» **About this task**
Retype the data below exactly; skip every image.

» **Data supplied**
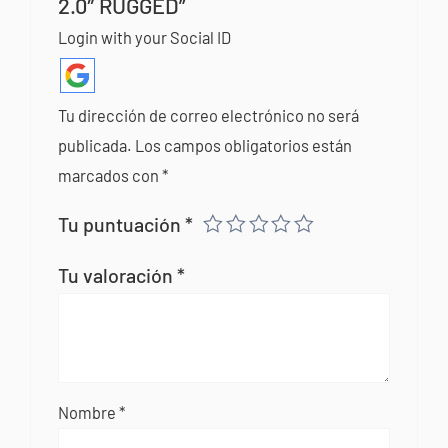
2.0″ RUGGED”
Login with your Social ID
Tu dirección de correo electrónico no será
publicada.
Los campos obligatorios están
marcados con
*
Tu puntuación
*
Tu valoración
*
Nombre
*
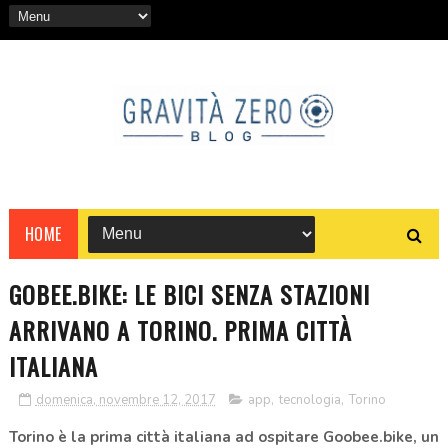
HOME
GOBEE.BIKE: LE BICI SENZA STAZIONI
ARRIVANO A TORINO. PRIMA CITTÀ
ITALIANA
domenica, novembre 12, 2017
app
,
tecnologia
,
Torino
Torino è la prima città italiana ad ospitare Goobee.bike, un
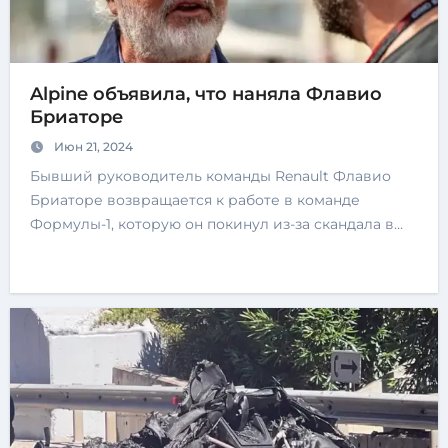
Alpine объявила, что наняла Флавио
Бриаторе
Июн 21, 2024
Бывший руководитель команды Renault Флавио
Бриаторе возвращается к работе в команде
Формулы-1, которую он покинул из-за скандала в…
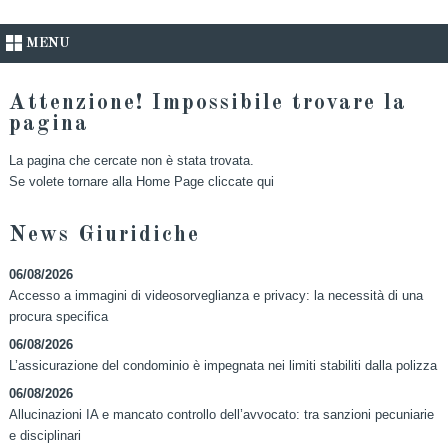
MENU
Attenzione! Impossibile trovare la
pagina
La pagina che cercate non è stata trovata.
Se volete tornare alla Home Page
cliccate qui
News Giuridiche
06/08/2026
Accesso a immagini di videosorveglianza e privacy: la necessità di una
procura specifica
06/08/2026
L’assicurazione del condominio è impegnata nei limiti stabiliti dalla polizza
06/08/2026
Allucinazioni IA e mancato controllo dell’avvocato: tra sanzioni pecuniarie
e disciplinari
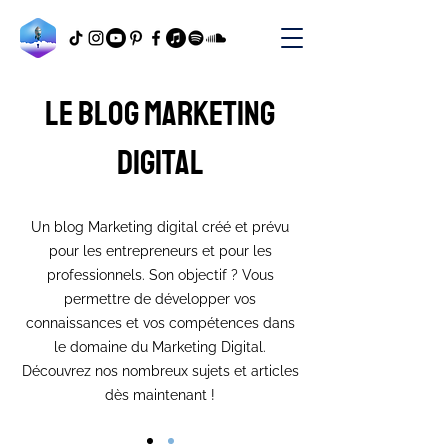
Le blog marketing
digital
Un blog Marketing digital créé et prévu
pour les entrepreneurs et pour les
professionnels. Son objectif ? Vous
permettre de développer vos
connaissances et vos compétences dans
le domaine du Marketing Digital.
Découvrez nos nombreux sujets et articles
dès maintenant !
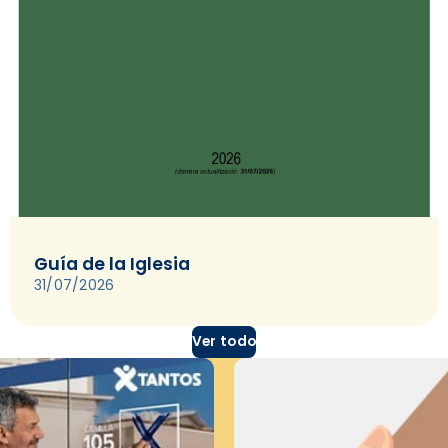
Guía de la Iglesia
31/07/2026
Ver todo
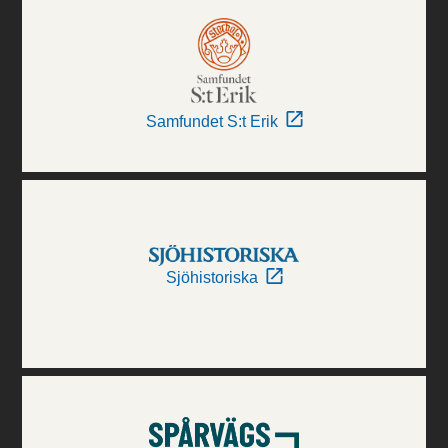
Samfundet S:t Erik
Sjöhistoriska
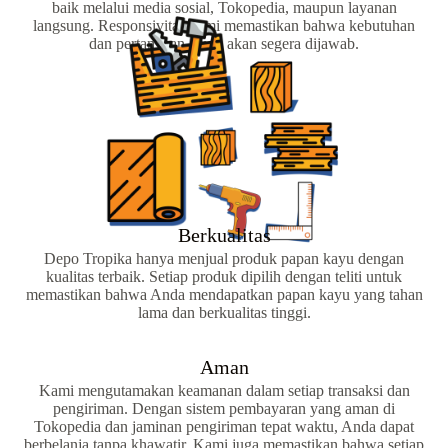
baik melalui media sosial, Tokopedia, maupun layanan
langsung. Responsivitas kami memastikan bahwa kebutuhan
dan pertanyaan Anda akan segera dijawab.
Berkualitas
Depo Tropika hanya menjual produk papan kayu dengan
kualitas terbaik. Setiap produk dipilih dengan teliti untuk
memastikan bahwa Anda mendapatkan papan kayu yang tahan
lama dan berkualitas tinggi.
Aman
Kami mengutamakan keamanan dalam setiap transaksi dan
pengiriman. Dengan sistem pembayaran yang aman di
Tokopedia dan jaminan pengiriman tepat waktu, Anda dapat
berbelanja tanpa khawatir. Kami juga memastikan bahwa setiap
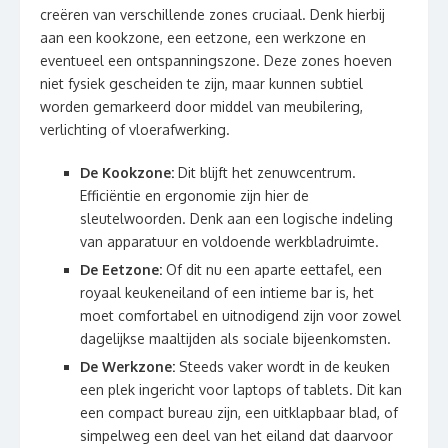
creëren van verschillende zones cruciaal. Denk hierbij
aan een kookzone, een eetzone, een werkzone en
eventueel een ontspanningszone. Deze zones hoeven
niet fysiek gescheiden te zijn, maar kunnen subtiel
worden gemarkeerd door middel van meubilering,
verlichting of vloerafwerking.
De Kookzone:
Dit blijft het zenuwcentrum.
Efficiëntie en ergonomie zijn hier de
sleutelwoorden. Denk aan een logische indeling
van apparatuur en voldoende werkbladruimte.
De Eetzone:
Of dit nu een aparte eettafel, een
royaal keukeneiland of een intieme bar is, het
moet comfortabel en uitnodigend zijn voor zowel
dagelijkse maaltijden als sociale bijeenkomsten.
De Werkzone:
Steeds vaker wordt in de keuken
een plek ingericht voor laptops of tablets. Dit kan
een compact bureau zijn, een uitklapbaar blad, of
simpelweg een deel van het eiland dat daarvoor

» **Your response**
2.0″ RUGGED”
Login with your Social ID
Tu dirección de correo electrónico no será
publicada.
Los campos obligatorios están
marcados con
*
Tu puntuación
*
Tu valoración
*
Nombre
*
HOME
GOBEE.BIKE: LE BICI SENZA STAZIONI
ARRIVANO A TORINO. PRIMA CITTÀ
ITALIANA
domenica, novembre 12, 2017
app
,
tecnologia
,
Torino
Torino è la prima città italiana ad ospitare Goobee.bike, un
Alpine объявила, что наняла Флавио
Бриаторе
Июн 21, 2024
Бывший руководитель команды Renault Флавио
Бриаторе возвращается к работе в команде
Формулы-1, которую он покинул из-за скандала в…
MENU
Attenzione! Impossibile trovare la
pagina
La pagina che cercate non è stata trovata.
Se volete tornare alla Home Page
cliccate qui
News Giuridiche
06/08/2026
Accesso a immagini di videosorveglianza e privacy: la necessità di una
procura specifica
06/08/2026
L’assicurazione del condominio è impegnata nei limiti stabiliti dalla polizza
06/08/2026
Allucinazioni IA e mancato controllo dell’avvocato: tra sanzioni pecuniarie
e disciplinari
Le blog marketing
digital
Un blog Marketing digital créé et prévu
pour les entrepreneurs et pour les
professionnels. Son objectif ? Vous
permettre de développer vos
connaissances et vos compétences dans
le domaine du Marketing Digital.
Découvrez nos nombreux sujets et articles
dès maintenant !
Guía de la Iglesia
31/07/2026
Ver todo
Samfundet S:t Erik
Sjöhistoriska
baik melalui media sosial, Tokopedia, maupun layanan
langsung. Responsivitas kami memastikan bahwa kebutuhan
dan pertanyaan Anda akan segera dijawab.
Berkualitas
Depo Tropika hanya menjual produk papan kayu dengan
kualitas terbaik. Setiap produk dipilih dengan teliti untuk
memastikan bahwa Anda mendapatkan papan kayu yang tahan
lama dan berkualitas tinggi.
Aman
Kami mengutamakan keamanan dalam setiap transaksi dan
pengiriman. Dengan sistem pembayaran yang aman di
Tokopedia dan jaminan pengiriman tepat waktu, Anda dapat
berbelanja tanpa khawatir. Kami juga memastikan bahwa setiap
creëren van verschillende zones cruciaal. Denk hierbij
aan een kookzone, een eetzone, een werkzone en
eventueel een ontspanningszone. Deze zones hoeven
niet fysiek gescheiden te zijn, maar kunnen subtiel
worden gemarkeerd door middel van meubilering,
verlichting of vloerafwerking.
De Kookzone:
Dit blijft het zenuwcentrum.
Efficiëntie en ergonomie zijn hier de
sleutelwoorden. Denk aan een logische indeling
van apparatuur en voldoende werkbladruimte.
De Eetzone:
Of dit nu een aparte eettafel, een
royaal keukeneiland of een intieme bar is, het
moet comfortabel en uitnodigend zijn voor zowel
dagelijkse maaltijden als sociale bijeenkomsten.
De Werkzone:
Steeds vaker wordt in de keuken
een plek ingericht voor laptops of tablets. Dit kan
een compact bureau zijn, een uitklapbaar blad, of
simpelweg een deel van het eiland dat daarvoor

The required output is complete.